How Many Countries Are in the Visa Waiver Program?

Currently, there are 39 countries (including all 27 EU member states) participating in the ESTA Visa Waiver Program. These include:

Not all citizens from the above countries are eligible to register with ESTA. British nationals whose passport indicates abode status, for example, cannot apply for an ESTA visa waiver and will have to obtain a B1/B2 non-immigrant visa instead. Also, the citizens of the new countries of Curacao, Bonaire, St Eustatius, Saba and St Maarten (the former Netherlands Antilles) are not eligible to travel to the United States under the Visa Waiver Program if they are applying for admission with passports from these countries.

ESTA holders who are dual citizens of Iran, Iraq, Syria, or Sudan (regardless of their other nationality) have seen their visa waiver revoked in 2016 and now need to apply for a regular tourist visa at their nearest U.S. embassy or consulate.

VWP nationals who have been present in Iran, Iraq, Sudan or Syria (or have travelled to any of these countries) on the 1st of March 2011 or after, are ineligible to apply for ESTA.

Visa Waiver Program Restrictions

The short processing times and the ability to move freely within the U.S. for up to 90 days without applying for a visa make ESTA a convenient and flexible travel permit.
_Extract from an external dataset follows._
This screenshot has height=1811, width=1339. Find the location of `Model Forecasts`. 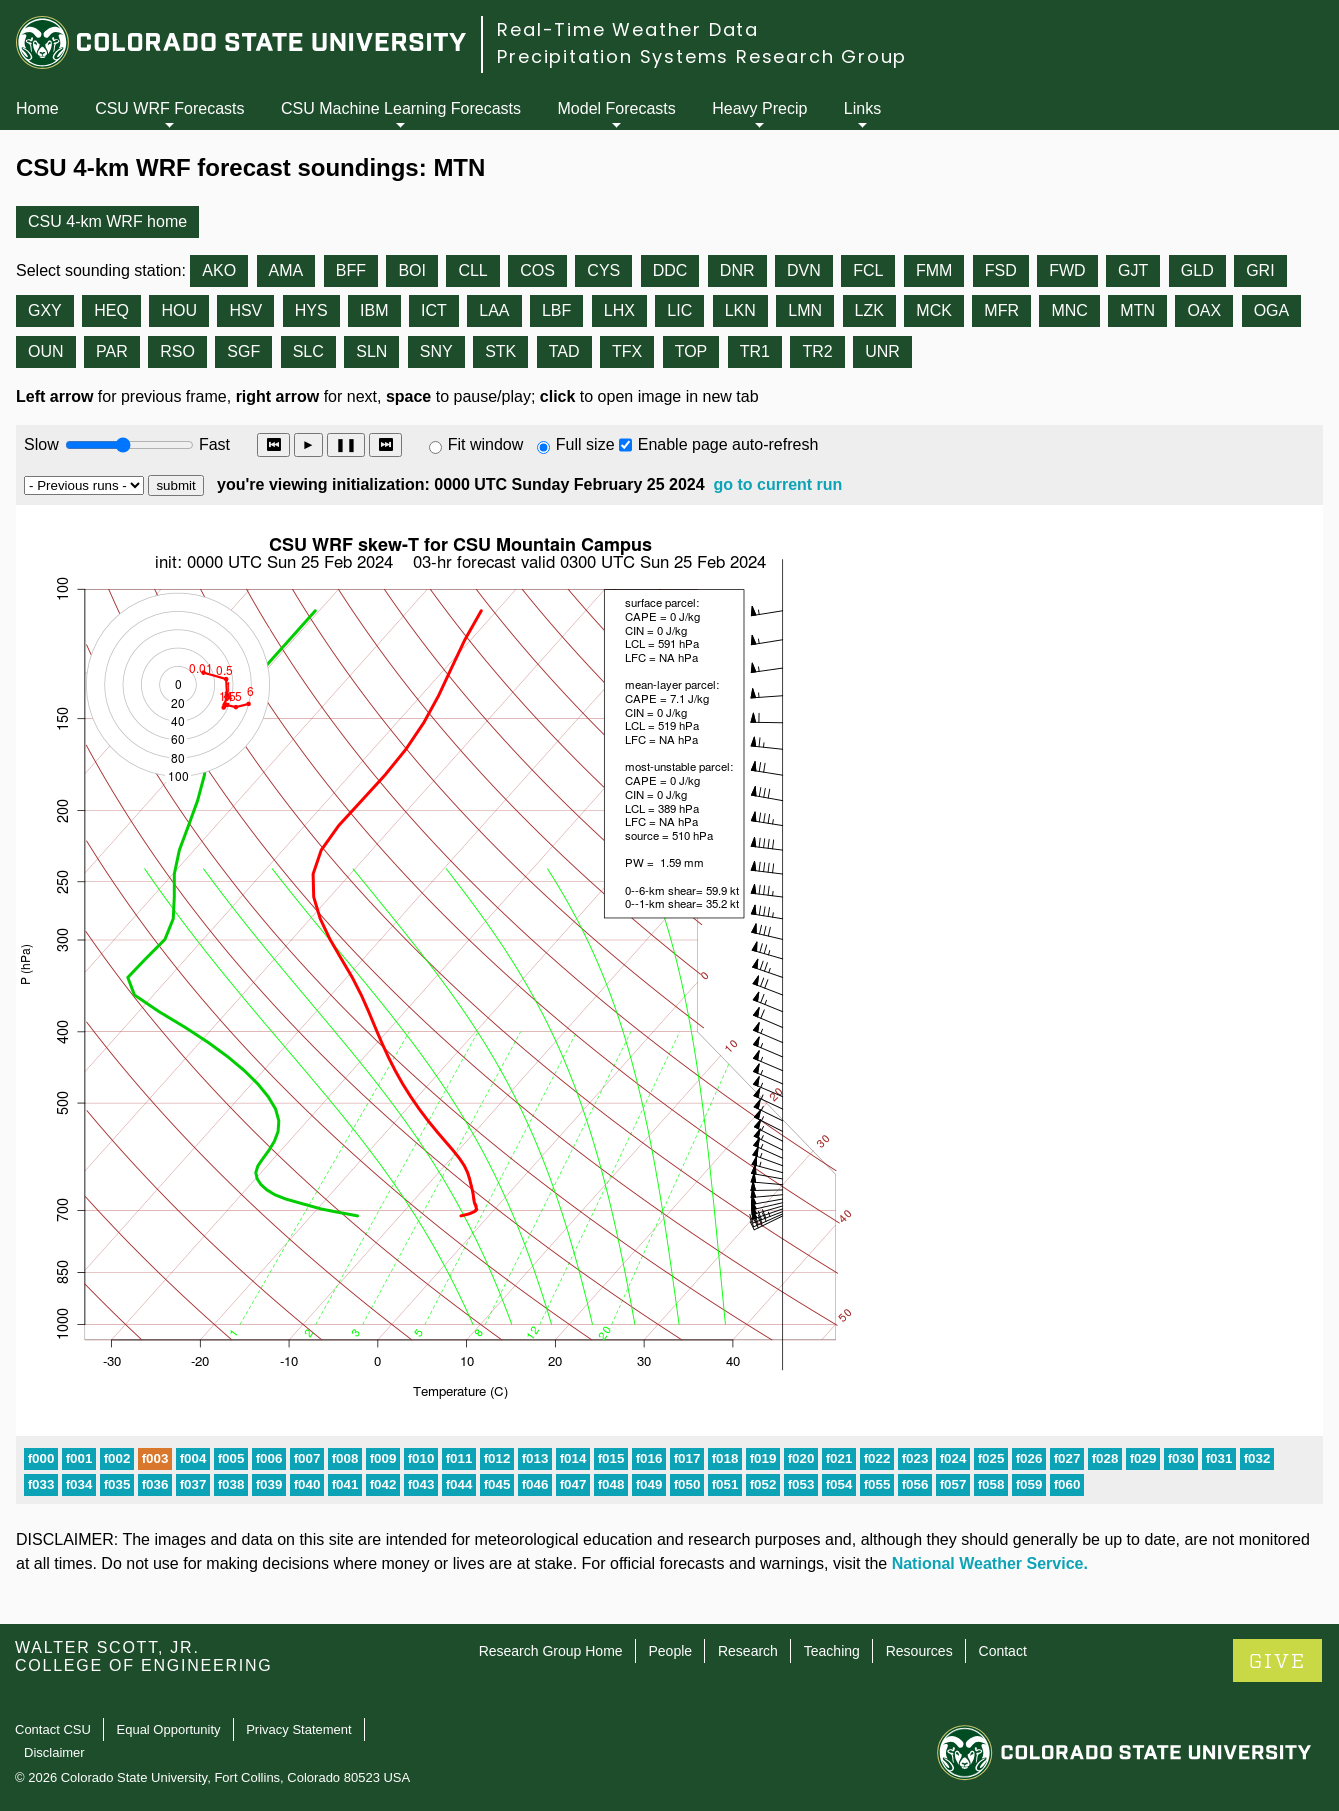

Model Forecasts is located at coordinates (617, 108).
However, not everything is allowed on an ESTA visa waiver, which comes with its conditions and limitations:

  • An approved ESTA does not guarantee entry into the U.S. The final decision regarding allowing a foreigner into the country is always up to the American Customs and Border Protection officers, who can turn back ESTA holders. This decision cannot be appealed or reviewed.
  • ESTA does not allow for extensions (like some regular visas do). There are ways in which ESTA holders can request to stay longer in the country once their permit has expired — for example, by applying for asylum or marrying a U.S. citizen — but the ESTA authorization cannot be extended in itself.
  • An ESTA authorization allows for travel to contiguous countries. These include Mexico, Canada, and the Caribbean. ESTA holders can leave the U.S. to visit these countries but while they’re abroad, their permit won’t ‘pause’ — they will not be granted further 90 days upon return in the U.S., but only the time remaining on their original permit.
  • ESTA is not a work visa. Some employment-related activities can be carried out in the U.S. For example, ESTA holders can participate in meetings and conferences related to the job they hold back in their home country. Some professional services performed in the U.S. for non-U.S. employers may also be allowed. However, the vast majority of ‘gainful employment’ activities are not.